While you may not get points for that part of the question, with proper referencing there is no danger of finding yourself in
a plagiarizing position. Not including declaration-YOUR-FULL-NAME.txt will be taken as you declaring that all the code in
the assignment was written by you. Any student caught in plagiarism will receive zero for the whole assignment and will be
reported to the dean. Finally showing/giving any part of your assignment code to a friend also constitute plagiarism and the
same penalties will apply.
The goal of this assignment is to learn and practice the concepts covered thus far. In particular you will get more practice
with (2D) lists and functions. For one of the functions you will also need to learn how to prevent syntax errors i.e. crashes by
learning about try/except concept for handling exceptions. Given the goals of this assignment, you cannot user: dictionaries,
sets, deque, bisect module. You can though, and in fact should, use .sort or sorted functions.
As always, you can make multiple submissions, but only the last submission before the deadline will be graded.
For this assignment, you only need to submit one file, called a4_xxxxxx.py, where you changed xxxxxx to your student
number. (No need to submit a4_xxxxxx.txt as proof that you tested your function. By now we trust that you learnt and
understand the need and importance for testing your functions and code in general).
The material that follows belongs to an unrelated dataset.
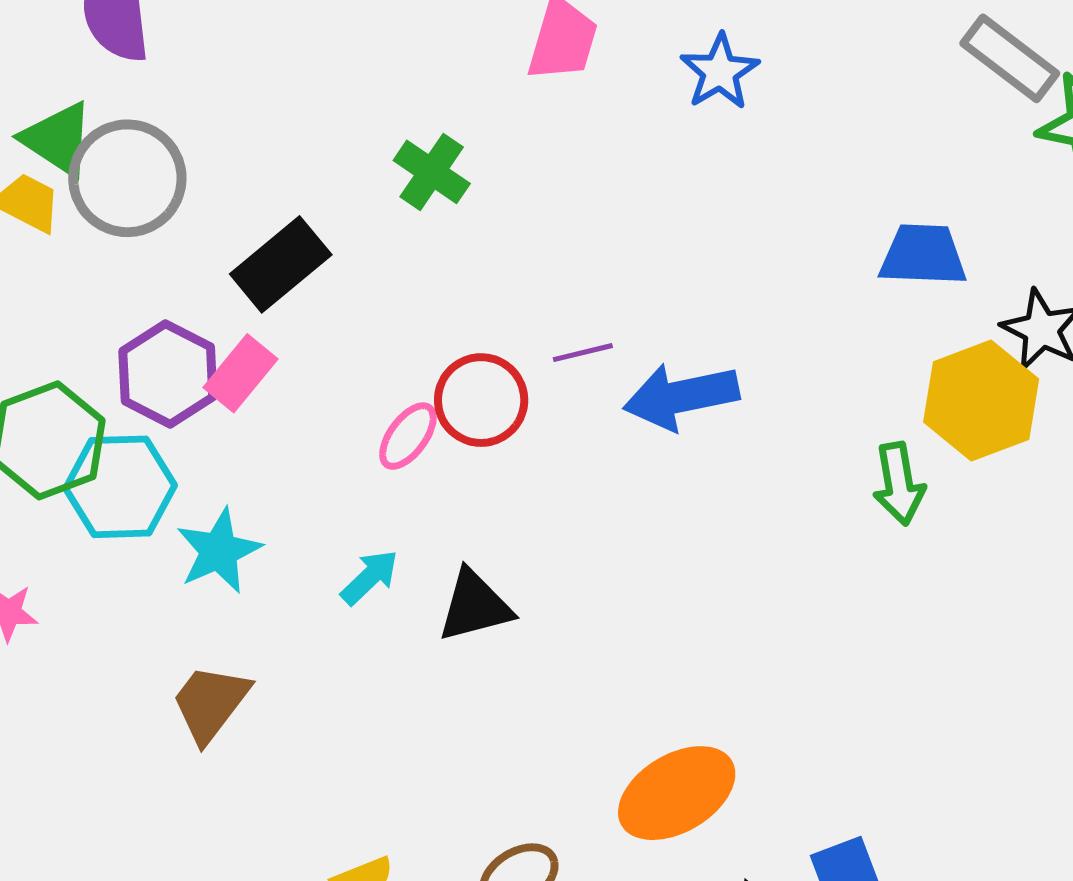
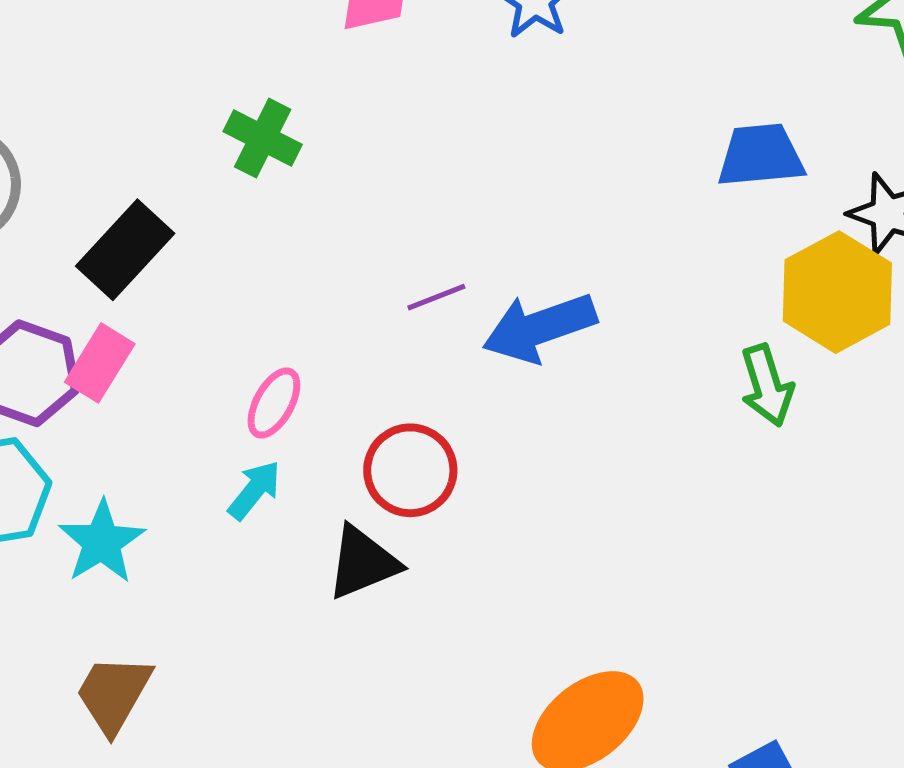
red circle: (481, 400) -> (410, 470), moved
cyan arrow: (370, 577) -> (254, 490), moved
For this assignment, I provided you with starter code in file called a4_xxxxxx.py. Begin by replacing xxxxxx in the file
name with your student number. Then open the file. Your solution (code) for the assignment must go into that file in the
clearly indicated spaces. The file has main completely coded for you. Nothing else will go into the mail. It also has some
functions completely precoded for you. Your task will me to code the remaining functions. You are not allowed to delete or
comment-out any parts of the provided code. The only exception to that rule is the keyword pass. Some functions have that
keyword. You can remove it once you are done coding that function. You also must follow the instructions given in comments
and implied by docstrings. You are however allowed to add your own additional (helper) functions. In, fact you should add at
least one more function.
1
I have provided 5 text files to test and debug your code with as explained in the next section.
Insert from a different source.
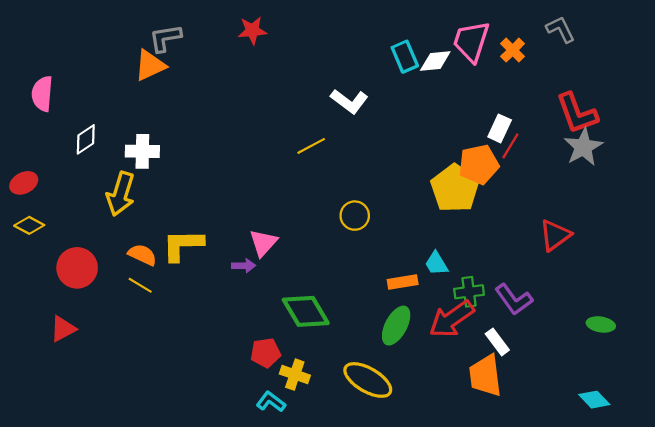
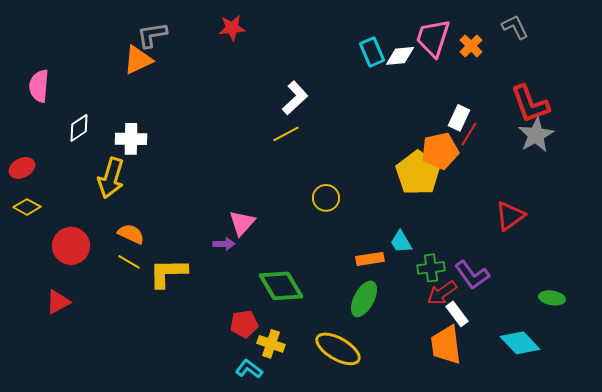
white L-shape: (349, 101) -> (295, 98), moved, turned -80
yellow L-shape: (183, 245) -> (168, 273), moved
red arrow: (452, 319) -> (442, 293), moved, size x0.7
cyan diamond: (594, 400) -> (520, 343), moved, size x1.4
As always, your program must run without syntax errors. In particular, when grading your assignment, TAs will first open
your file a4_xxxxxx.py with IDLE and press Run Module. If pressing Run Module causes any syntax error, the grade for the
assignment becomes zero. Furthermore, for each function whose code is missing, I have provided below one or more tests to test
your functions with. To obtain a partial mark for these function your solutions may not necessarily give the correct answer on
these tests. But if your function gives any kind of Python error when run on the tests provided, that function will be marked
with zero points. Finally, each function has to be documented with docstrings.
There is also a4-more-example-runs.txt file, giving additional example runs to those given in the next section. The
behaviour of all example runs below and in a4-more-example-runs.txt should be considered as an implied requirement for
the assignment – as always.
Using global variables inside of functions is not allowed. If you do not know what that means, for now, interpret this to
mean that inside of your functions you can only use variables that are created in that function. For example, the following
code fragment would not be allowed, since variable x is not a parameter of function a_times(a) nor is it a variable created in
function a_times(a). It is a global variable created outside of all functions.
def a_times(a):
result=x*a
return result
x=float(input("Give me a number: "))
print(a_times(10))
1 Social Networks: friends recommendations and more – 100 points
Have you ever wondered how social networks, such as Facebook, recommend friends to you? Most of the social networks use
highly sophisticated algorithms for this, but for this assignment you will implement a fairly naive algorithm to recommend the
most likely new friend to users of a social network. In particular, you will recommend the most probable user to befriend based
upon the intersection of your common friends. In other words, the user that you will suggest to Person A is the person who
has the most friends in common with Person A, but who currently is not friends with Person A.
Five text files have been provided for you to run your program with. Each represents a social network. Three are small
test files containing a made-up set of users and their friendships (these files are net1.txt, net2.txt and net3.txt). The two are a
subset of a real Facebook dataset, which was obtained from: fhttps://snap.stanford.edu/data/egonets-Facebook.html
The format of all five files is the same:
The first line of the file is an integer representing the number of users in the given network.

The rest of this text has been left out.